### [Assignment]
Check every line of the entries below for "Dealer", and copy the lines that have it.

### [Input data]

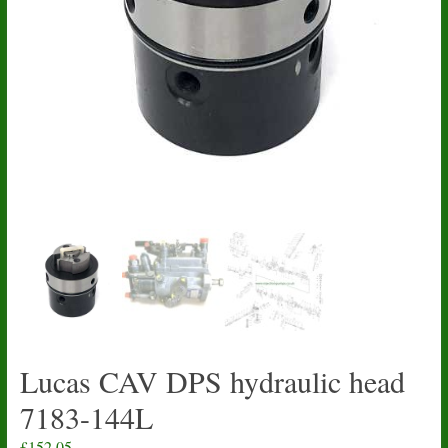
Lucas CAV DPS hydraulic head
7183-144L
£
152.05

* * *

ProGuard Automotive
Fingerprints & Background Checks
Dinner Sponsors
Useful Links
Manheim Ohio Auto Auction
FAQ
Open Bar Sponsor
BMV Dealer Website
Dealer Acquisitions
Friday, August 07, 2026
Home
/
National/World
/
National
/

### [Response area]
BMV Dealer Website
Dealer Acquisitions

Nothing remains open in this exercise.